TP makes good progress and market share gains
Published: 14 May, 2012
NORTHAMPTON: Travis Perkins, the largest supplier of building materials in the UK, issued its interim management statement for the period from 1 January to 30 April 2012. The report showed that the national merchant's group revenue for the four months to the end of April, was up 4.4% when compared to the same period in 2011.
“We have continued to gain like-for-like market share in all four divisions,” said chief executive Geoff Cooper. After a good first quarter, record levels of rainfall contributed to a weaker performance in April and the early part of May where activity levels at sites continue to be impacted by the very wet weather, he reported.
TP's increased focus on gross margins has yielded good results. The gross margin, before synergy gains, across the group is in line with the equivalent period last year.
Year-on-year inflation for the four months is around 2.5%.
The integration of BSS, following the acquisition, continues to progress well as we roll out new branch trading systems. Mr Cooper said TP's 'synergy programme' remained on course to deliver the £30m of gains this year that it had previously outlined.
The merchant also made good progress towards securing its targeted £15m property profit for the year. Due to the timing of contract completions in 2012 this gain is expected to be recognised in H2. whereas in 2011 the comparable gain to EBITA occurred in H1.

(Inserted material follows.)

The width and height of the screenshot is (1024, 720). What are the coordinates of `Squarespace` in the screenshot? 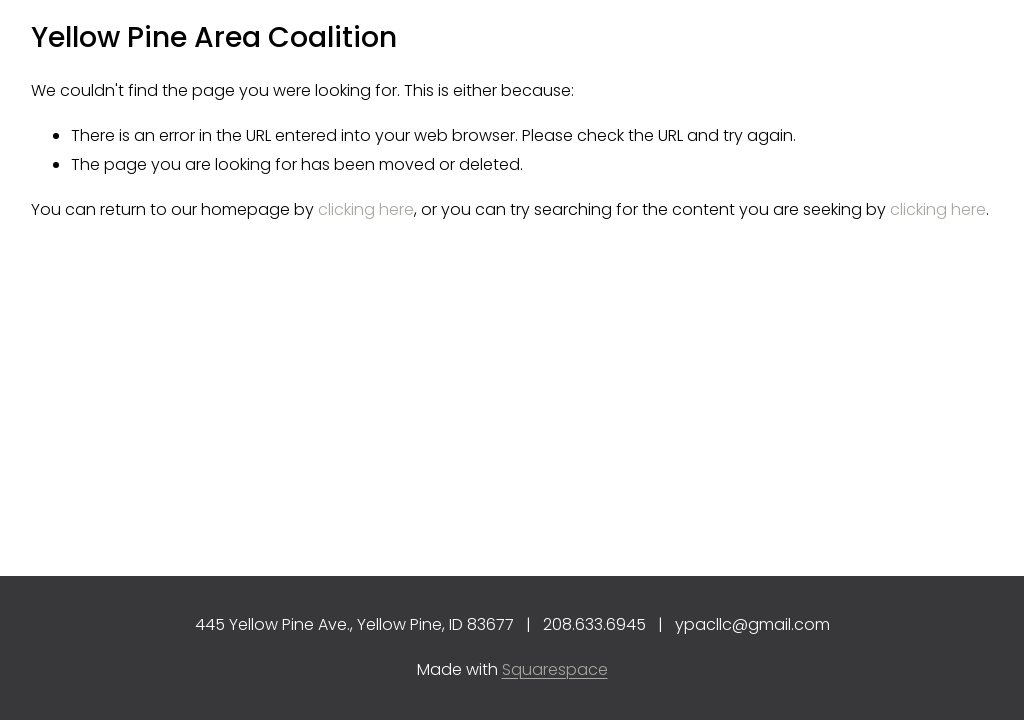 It's located at (555, 669).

With its continuing focus on cash generation, underlying net debt has reduced by £50m in the four months to 30 April from the £583m reported at 31 December 2011.
TP, said Mr Cooper, was back on track to meet its £450m year-end net debt target. "There has been no material change to the financial condition of the business.
"Overall, at a group level, the outlook for the year remains unchanged and we remain confident of meeting consensus expectations. "We are pleased with the good progress in the first quarter, in particular the balance between continued share gains and our achievements on gross margins."